Exercise data Block Start
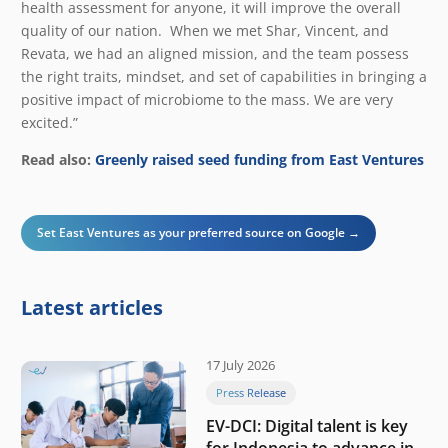
health assessment for anyone, it will improve the overall
quality of our nation. When we met Shar, Vincent, and
Revata, we had an aligned mission, and the team possess
the right traits, mindset, and set of capabilities in bringing a
positive impact of microbiome to the mass. We are very
excited.”
Read also:
Greenly raised seed funding from East Ventures
Set East Ventures as your preferred source on Google →
Latest articles
17 July 2026
Press Release
EV-DCI: Digital talent is key
for Indonesia to advance in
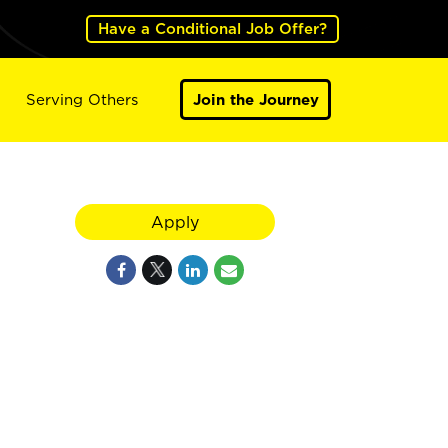
Have a Conditional Job Offer?
Serving Others
Join the Journey
Apply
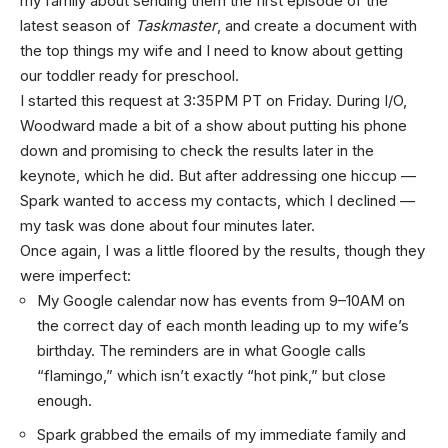
my family about sending them the first episode of the
latest season of
Taskmaster
, and create a document with
the top things my wife and I need to know about getting
our toddler ready for preschool.
I started this request at 3:35PM PT on Friday. During I/O,
Woodward made a bit of a show about putting his phone
down and promising to check the results later in the
keynote, which he did. But after addressing one hiccup —
Spark wanted to access my contacts, which I declined —
my task was done about four minutes later.
Once again, I was a little floored by the results, though they
were imperfect:
My Google calendar now has events from 9–10AM on
the correct day of each month leading up to my wife’s
birthday. The reminders are in what Google calls
“flamingo,” which isn’t exactly “hot pink,” but close
enough.
Spark grabbed the emails of my immediate family and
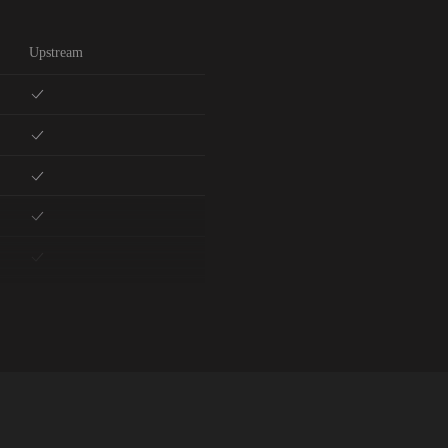
Upstream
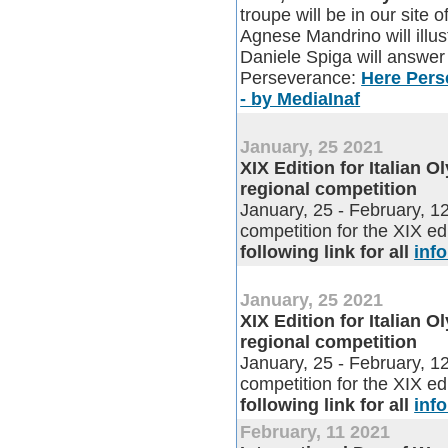
troupe will be in our site 
Agnese Mandrino will illus
Daniele Spiga will answer 
Perseverance:
Here Perse
- by MediaInaf
January, 25 2021
XIX Edition for Italian 
regional competition
January, 25 - February, 
competition for the XIX ed
following link for all
inf
January, 25 2021
XIX Edition for Italian 
regional competition
January, 25 - February, 
competition for the XIX ed
following link for all
inf
February, 11 2021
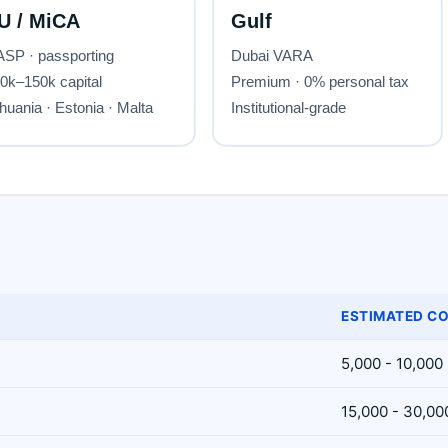
ESTIMATED CO
5,000 - 10,000
15,000 - 30,00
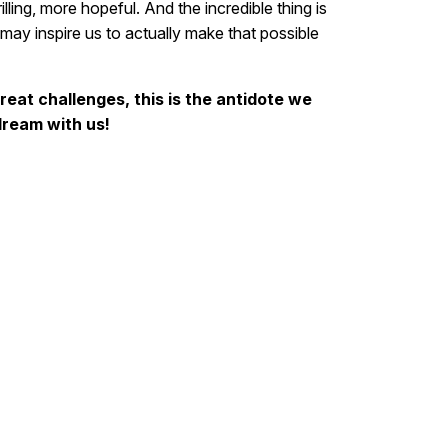
rilling, more hopeful. And the incredible thing is
 may inspire us to actually make that possible
great challenges, this is the antidote we
ream with us!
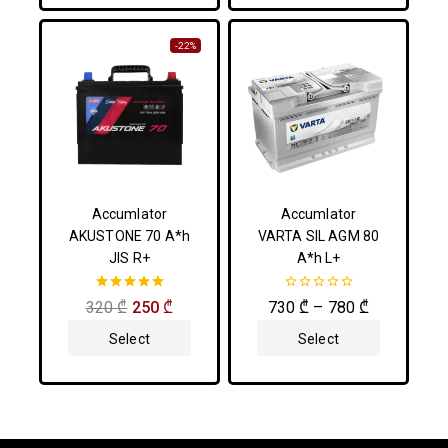
-22%
Accumlator
Accumlator
AKUSTONE 70 A*h
VARTA SIL AGM 80
JIS R+
A*h L+
5.00
0
320
₾
250
₾
730
₾
–
780
₾
out of 5
out
of
Select
Select
5
Options
Options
Exercise data Block End
Problem to work on
Determine the number of lines in the data above that hold "wife", and reply with that number alone.

Expected output
2